**Work order**
Your output should be the lines from the one with "VIEW SCORECARD" through the last line of the records below, exactly as written, minus the pictures.

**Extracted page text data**

"""

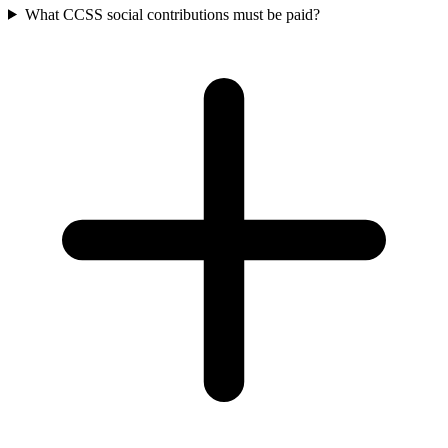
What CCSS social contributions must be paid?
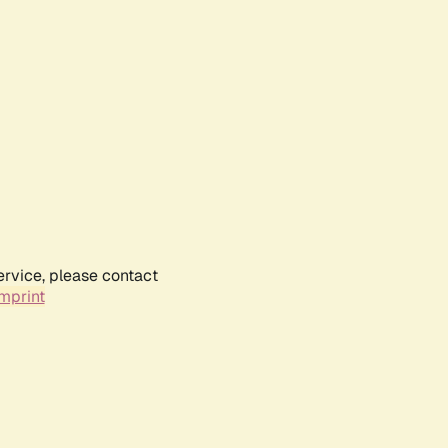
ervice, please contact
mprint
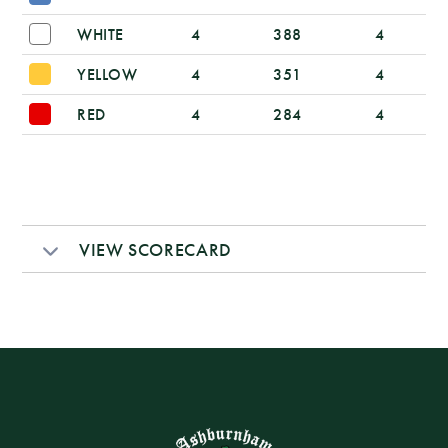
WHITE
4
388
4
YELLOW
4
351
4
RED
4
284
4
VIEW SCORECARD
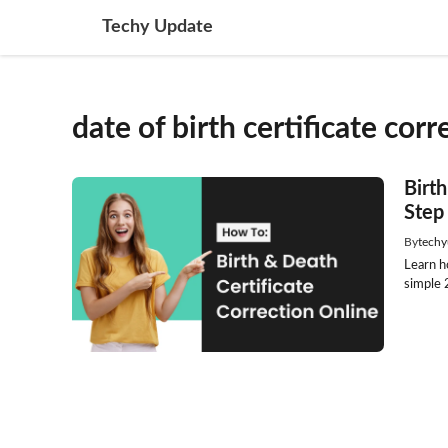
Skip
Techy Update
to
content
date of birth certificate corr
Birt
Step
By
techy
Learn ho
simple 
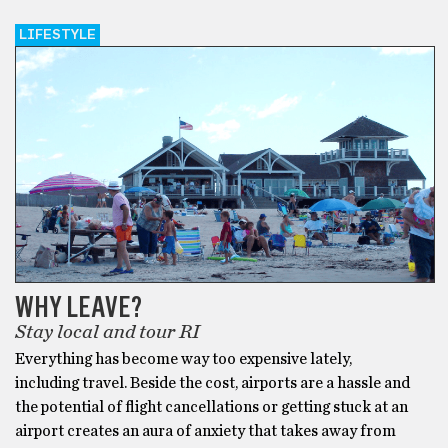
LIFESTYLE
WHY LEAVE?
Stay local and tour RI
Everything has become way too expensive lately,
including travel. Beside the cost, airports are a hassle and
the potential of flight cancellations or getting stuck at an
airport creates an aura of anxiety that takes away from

"""

**Your response**
VIEW SCORECARD
Skip
Techy Update
to
content
date of birth certificate corr
Birt
Step
By
techy
Learn ho
simple 
LIFESTYLE
WHY LEAVE?
Stay local and tour RI
Everything has become way too expensive lately,
including travel. Beside the cost, airports are a hassle and
the potential of flight cancellations or getting stuck at an
airport creates an aura of anxiety that takes away from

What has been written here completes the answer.